Im folgenden Bild habe ich eine Kugel mit den Linien dargestellt, sowie verschiedene Arten das auf eine ebene Fläche abzurollen. Das erste ist die Mercator-Projektion, bei der die Längen- und Breitengrade senkrechte Linien werden. Das hat zum Problem, dass sie bei Nord- und Südpol sehr verzerrt. Die Antarktis wird da sehr breit, Russland und Grönland werden auch übermäßig breit.

Das zweite ist der Versuch eine Hammer-Aitov-Projektion zu zeichnen. Diese erhält die Rechtwinkligkeit zwischen den Längen- und Breitengraden an ihren Kreuzungspunkten, außerdem erhält sie lokal die Fläche. Somit erscheinen die Länder anders verzerrt, ihre relativen Größen sind aber vergleichbar.

Das letzte ist ein Kompromiss, das die Welt auf gewisse Weisen verzerrt.

Keine dieser Darstellungen ist »die Richtige«, alles sind mögliche Karten der Erde. Und alle diese Darstellungen haben ihre Nachteile. Es gibt also gute Gründe, warum man je nach Anwendungszweck verschiedene Karten bevorzugen würde. Man könnte auch eine eigene Karte vom Südpol anfertigen. Die restliche Welt wäre dann sehr merkwürdig dargestellt, dafür wäre es am Südpol hilfreich.

Raumkrümmung

Aber warum ist das eigentlich so alles so kompliziert?

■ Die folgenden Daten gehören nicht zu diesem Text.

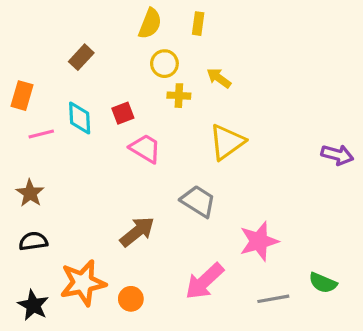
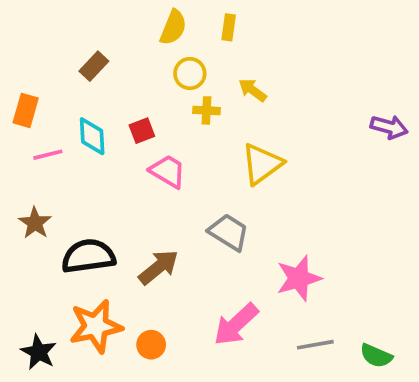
purple arrow: (337, 155) -> (389, 127), moved
black semicircle: (33, 241) -> (88, 256), moved, size x1.6
green semicircle: (323, 283) -> (376, 356), moved

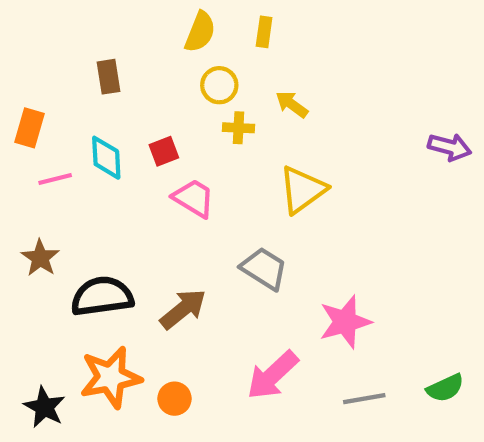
brown rectangle: (94, 66) -> (108, 77), turned -52
green semicircle: (376, 356) -> (445, 388), moved, turned -48

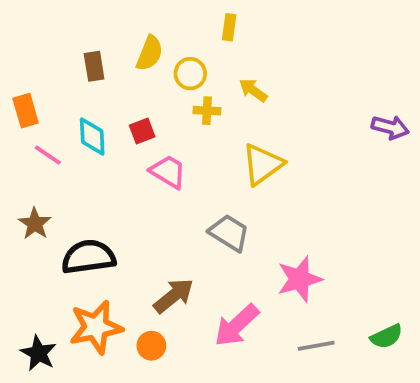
yellow semicircle: (200, 32) -> (150, 53), moved
orange rectangle: (30, 128) -> (26, 111), turned -32
pink line: (55, 179) -> (48, 155), turned 48
brown arrow: (183, 309) -> (174, 296), moved

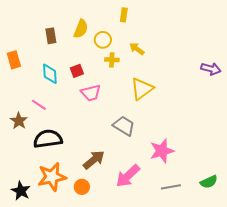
pink line: (48, 155) -> (39, 105), moved
pink trapezoid: (168, 172) -> (91, 93), turned 135

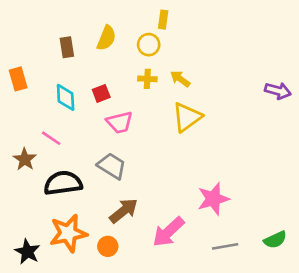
yellow circle: (103, 40) -> (149, 45), moved
yellow arrow: (137, 49) -> (180, 79), moved
gray trapezoid: (124, 126) -> (112, 166), moved

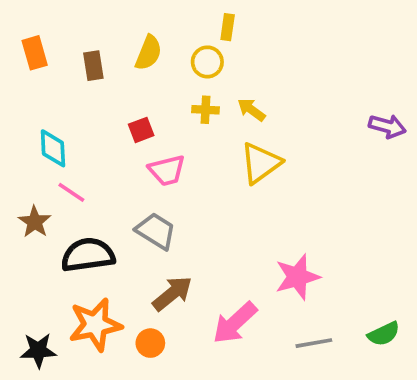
orange rectangle: (18, 79) -> (35, 53), moved
cyan diamond: (66, 97) -> (53, 148), moved
black star: (27, 252) -> (38, 350), turned -30

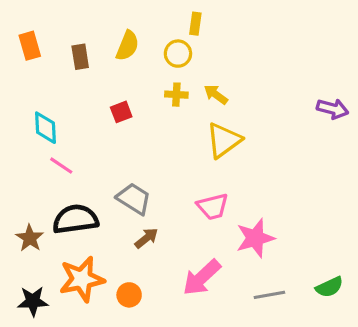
pink trapezoid: (167, 170) -> (213, 207), moved
brown star: (35, 222) -> (30, 238), moved
brown arrow: (172, 293) -> (146, 238), moved, size x0.7

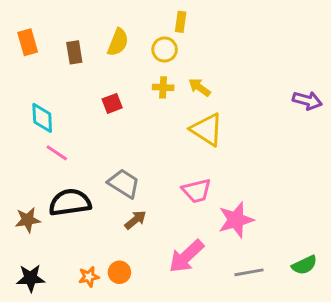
yellow triangle: (224, 140) -> (207, 130), turned -51
brown star: (30, 238) -> (28, 220), turned 30
orange star: (82, 279) -> (89, 277), moved, size x0.5

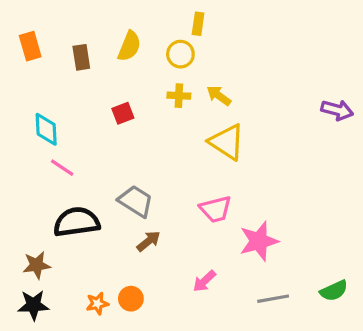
brown star: (28, 220) -> (37, 265), moved
pink arrow: (186, 256) -> (204, 281), size x0.6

Warum kann man die Kugel nicht einfach abrollen? Das liegt an der Raumkrümmung. Das ist ein großes Wort, das meist in Wissenschaftssendungen zur allgemeinen Relativitätstheorie vorkommt. Dort wird es leider häufig mit einer Gummimatte und Stahlkugeln für die Planeten dargestellt. Diese Darstellung nutzt wieder einen Einbettungsraum und ist meiner Meinung nach verwirrend. Sie bietet ein Scheinverständnis, was aber falsch ist.

In der Schule wurde gesagt, dass die Innenwinkelsumme in einem Dreieck immer 180° sind. Und das gilt auch, zumindest in Räumen ohne Krümmung. Die Erdoberfläche ist aber ein gekrümmter zweidimensionaler Raum. Auf ihr kann man ein Dreieck mit Innenwinkelsumme 270° konstruieren, ein Dreieck mit drei rechten Winkeln:

Das Dreieck geht vom Nordpol bis zum Äquator und dort noch einen Viertelumfang am Äquator entlang. Dann zurück zum Nordpol. Schon haben wir drei rechte Winkel.

Tangentialebenen

An jedem Punkt einer Mannigfaltigkeit kann man eine glatte Ebene anlegen und erhält so eine Tangentialebene. Die Tangentialebene zu jedem Punkt ist anders. Anschaulich sieht das wie folgt aus:

Im Bild haben wir an zwei verschiedenen Punkten eine Tangentialebene. Die Ebene selbst ist flach. Und wenn wir nicht weit vom Mittelpunkt weg sind, dann ist die glatte Ebene eine ganz annehmbare Annäherung an die Kugel. Wir kennen das aus dem Alltag. Wir stellen uns unsere Stadt nicht auf einer Kugeloberfläche vor, vielmehr stellen wir sie uns auf einer Ebene ohne Krümmung vor (Berge und Täler mal außen vor).

In jeder dieser Tangentialebene kann man ein lokales Koordinatensystem definieren, was für diese Stelle dann nützlich ist. Machen wir das für ein Flugzeug, so erhalten wir ein x-y-z Koordinatensystem für das Flugzeug an den zwei Stellen:

Dieses Koordinatensystem ergibt jeweils lokal Sinn, schließlich würden wir »oben«, also die z-Richtung, immer vom Erdkern weg definieren. Schauen wir uns aber beide z-Richtungen an, so sind die nicht die gleichen.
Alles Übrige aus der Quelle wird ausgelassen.